= WHAT TO PRODUCE =
A verbatim copy is needed of the lines below from the one containing "RMACIÓN PERSONAL" up to and including the one containing "Datenschutz", excluding pictures.

Transcribed page contents:
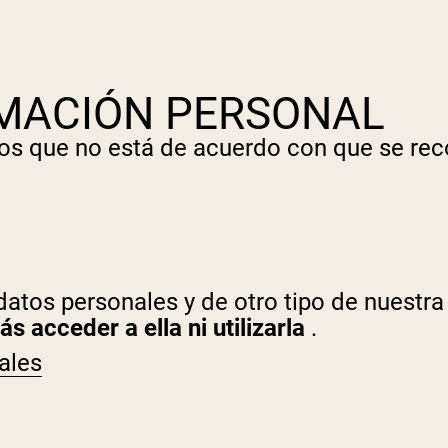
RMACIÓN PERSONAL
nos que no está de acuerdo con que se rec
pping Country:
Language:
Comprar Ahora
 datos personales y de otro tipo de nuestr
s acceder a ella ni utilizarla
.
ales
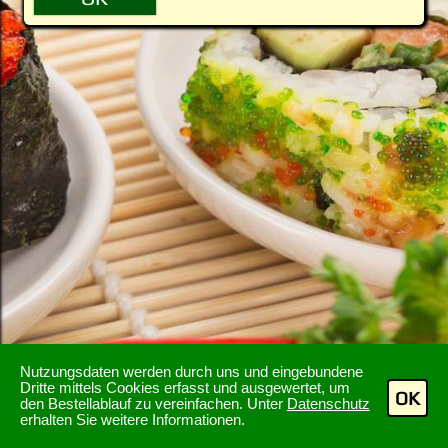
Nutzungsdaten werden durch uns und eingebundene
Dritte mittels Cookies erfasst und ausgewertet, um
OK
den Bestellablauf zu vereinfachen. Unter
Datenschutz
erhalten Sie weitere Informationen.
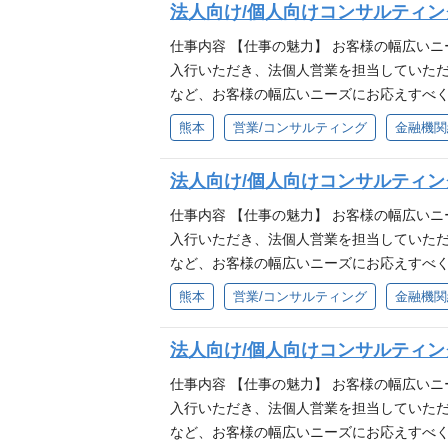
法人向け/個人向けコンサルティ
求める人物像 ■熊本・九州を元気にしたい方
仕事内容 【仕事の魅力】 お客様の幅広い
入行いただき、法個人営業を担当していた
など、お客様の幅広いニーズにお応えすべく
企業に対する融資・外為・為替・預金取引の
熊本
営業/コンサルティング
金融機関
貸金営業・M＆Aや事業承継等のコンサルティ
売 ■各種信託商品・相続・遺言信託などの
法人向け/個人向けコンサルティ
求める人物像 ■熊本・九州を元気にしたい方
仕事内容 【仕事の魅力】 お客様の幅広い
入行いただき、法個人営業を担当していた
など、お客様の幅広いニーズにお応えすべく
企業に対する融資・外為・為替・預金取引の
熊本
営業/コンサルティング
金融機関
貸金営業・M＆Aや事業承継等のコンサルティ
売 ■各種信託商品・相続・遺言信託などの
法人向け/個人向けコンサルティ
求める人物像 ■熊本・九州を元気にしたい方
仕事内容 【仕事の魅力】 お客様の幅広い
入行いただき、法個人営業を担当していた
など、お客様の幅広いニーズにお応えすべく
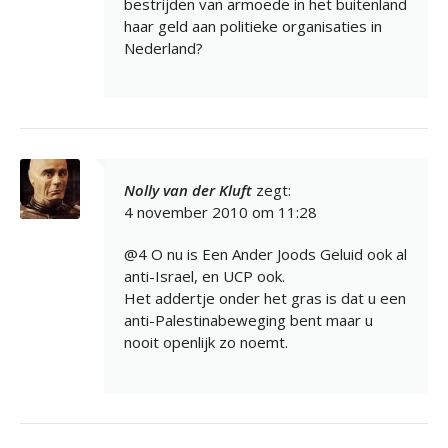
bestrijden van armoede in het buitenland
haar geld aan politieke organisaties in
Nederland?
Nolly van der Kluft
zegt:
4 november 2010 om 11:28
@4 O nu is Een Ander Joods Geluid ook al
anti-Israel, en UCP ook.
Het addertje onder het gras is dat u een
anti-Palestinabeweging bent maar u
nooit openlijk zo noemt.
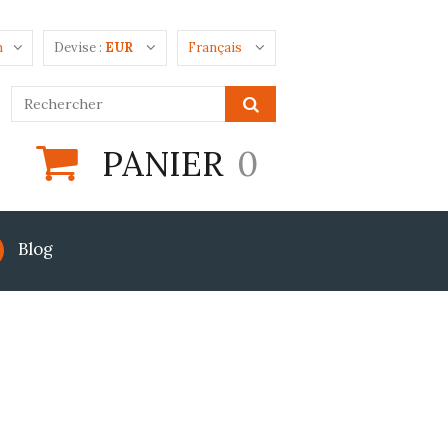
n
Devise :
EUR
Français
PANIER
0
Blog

==

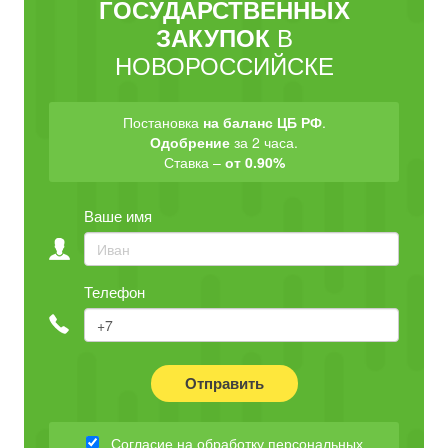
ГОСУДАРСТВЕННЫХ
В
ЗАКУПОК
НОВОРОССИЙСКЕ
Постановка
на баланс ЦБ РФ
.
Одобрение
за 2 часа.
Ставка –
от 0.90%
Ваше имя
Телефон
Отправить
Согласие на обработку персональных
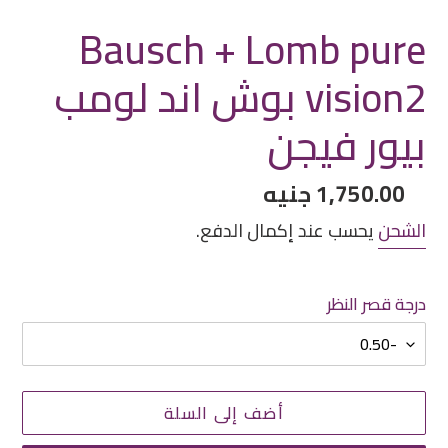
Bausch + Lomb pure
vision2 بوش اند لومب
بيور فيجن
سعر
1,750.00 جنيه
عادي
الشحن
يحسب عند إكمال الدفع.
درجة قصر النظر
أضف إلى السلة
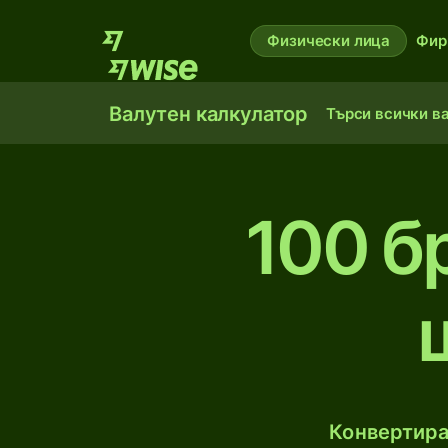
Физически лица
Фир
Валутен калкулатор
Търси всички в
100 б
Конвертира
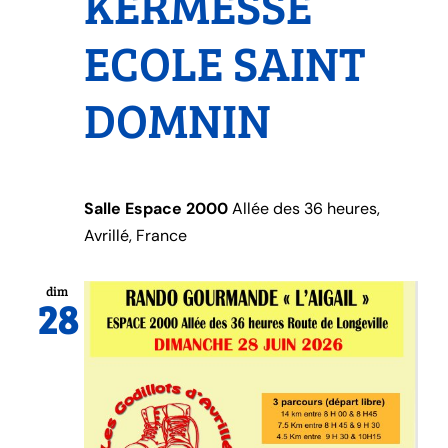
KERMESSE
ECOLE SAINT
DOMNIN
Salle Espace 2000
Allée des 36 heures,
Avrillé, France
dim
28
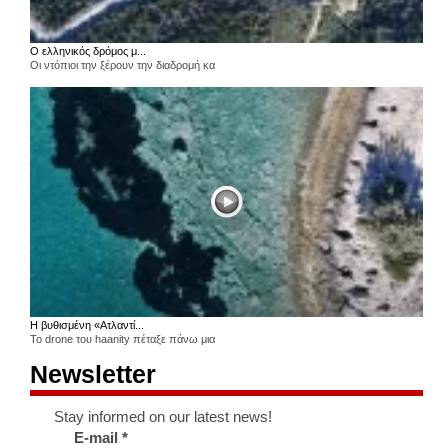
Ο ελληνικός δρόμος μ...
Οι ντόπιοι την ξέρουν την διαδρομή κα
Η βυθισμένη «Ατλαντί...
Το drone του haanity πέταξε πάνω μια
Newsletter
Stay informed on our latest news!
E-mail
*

==

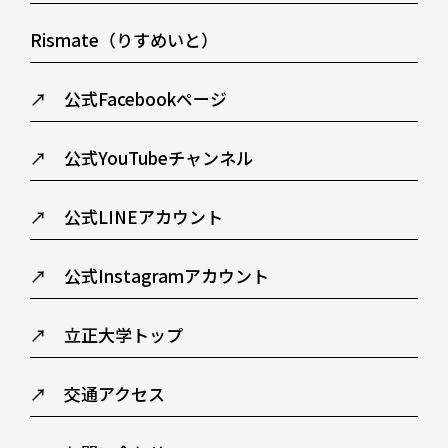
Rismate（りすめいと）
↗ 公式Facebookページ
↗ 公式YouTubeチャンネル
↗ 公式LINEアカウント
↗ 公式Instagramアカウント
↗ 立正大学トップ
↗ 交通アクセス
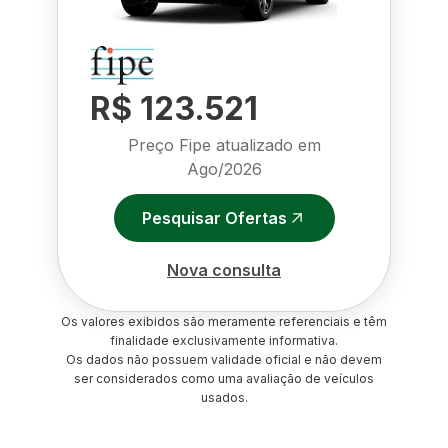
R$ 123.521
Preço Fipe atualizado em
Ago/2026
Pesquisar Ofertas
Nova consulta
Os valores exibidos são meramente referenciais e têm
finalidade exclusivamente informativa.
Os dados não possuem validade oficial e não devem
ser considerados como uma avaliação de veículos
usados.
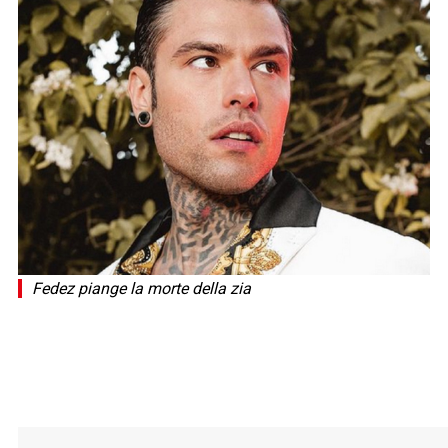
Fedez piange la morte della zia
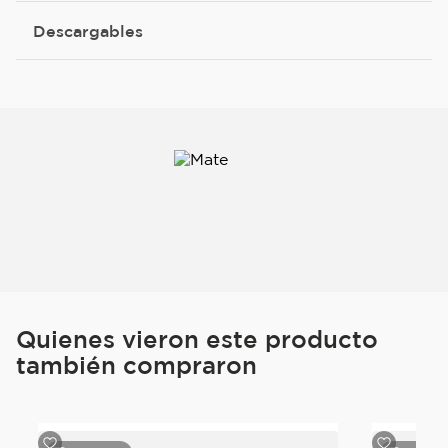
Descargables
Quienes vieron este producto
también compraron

= RESPONSE BELOW =
RMACIÓN PERSONAL
nos que no está de acuerdo con que se rec
pping Country:
Language:
Comprar Ahora
 datos personales y de otro tipo de nuestr
s acceder a ella ni utilizarla
.
ales
Nutzungsdaten werden durch uns und eingebundene
Dritte mittels Cookies erfasst und ausgewertet, um
OK
den Bestellablauf zu vereinfachen. Unter
Datenschutz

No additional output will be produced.